Agar (agar agar) or bacteriological agar is a thermoreversible gelling agent extracted from the cell walls of smaller seaweeds (red algae). Agar is obtained from red algae belonging to the genera Gracilaria, Ahnfeltia, Gelidium, and Pterocladiella. 

Bacteriological agar has no taste or smell and is often added to food with other ingredients. About 90% of agar is used for food applications such as bakery bread, ice cream, meringue, fruit puddings, jams, and marmalade. In microbiology laboratories, agar is commonly used to solidify culture media.

Bacteriological Agar 

Bacteriological agar is a hydrophilic colloidal substance made from cell wall components of Gelidium and Rhodoyceae (marine algae) species. Agar is used to solidifying culture media because of its high gelling strength; a setting temperature of 32-39°C, and a melting temperature of 90-95°C. Low gelling temperature (34-36°C) allows the addition of heat-sensitive nutrients such as whole blood to be added safely at 45-50°C with a minimum risk of heat damage.  

Most agars used in bacteriological work produce a firm gel at an agar concentration of 1.5% w/v. At a concentration of 0.4-0.5% w/v, agar gives semisolid gel, which is used to make biochemical media and transport media such as  Amies medium.

As agar media are used to grow bacteria, “Bacto” agars must not contain trace metals and other materials that might inhibit the growth of bacteria or fungi. The gels must be strong and have good clarity. 

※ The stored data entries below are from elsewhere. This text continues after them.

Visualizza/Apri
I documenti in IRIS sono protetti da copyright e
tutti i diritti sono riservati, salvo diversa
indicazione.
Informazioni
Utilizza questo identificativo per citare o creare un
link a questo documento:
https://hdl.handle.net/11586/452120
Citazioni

Bacteriological agar is obtained from sea algae at only a few harvesting sites and requires rigorous processing to remove naturally occurring pigments, salts, miscellaneous inhibitory substances, and bacterial spores. Manufacturers of bacteriological agar keep all processing details confidential. The increasing use of agar is pushing its cost, and also, there are shortages. So companies are searching for cheaper alternatives to agar to solidify culture media.

Usage History 

Angelina Fanny Hesse (1850-1934) was the first to propose agar use in culture media. She is the wife of one of Robert Koch’s colleagues, Walther Hesse. Ironically, neither Lina nor Walter Hesse was given credit for using agar in microbiology.

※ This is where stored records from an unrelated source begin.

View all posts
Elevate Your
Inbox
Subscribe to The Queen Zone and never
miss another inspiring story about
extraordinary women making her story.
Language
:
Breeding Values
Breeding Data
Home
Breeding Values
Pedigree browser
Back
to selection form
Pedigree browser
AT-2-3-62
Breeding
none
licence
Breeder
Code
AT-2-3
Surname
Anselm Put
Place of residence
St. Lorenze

Fanny Hesse suggested Robert  Koch to add agar to his bacteriological media. The use of agar created a firm surface over which microorganisms could be spread very thinly, so thinly that some individual organisms were separated from all others. Robert Koch used agar to isolate Mycobacterium tuberculosis.

Chemical Nature

Agar (also called agar-agar) is a mixture of polysaccharides whose basic monomer is galactose. Agar consists of two fractions, agarose and agaropectin. Agarose is a linear polysaccharide and the gel-forming component; agaropectin is a branched, nongelling component of agar. 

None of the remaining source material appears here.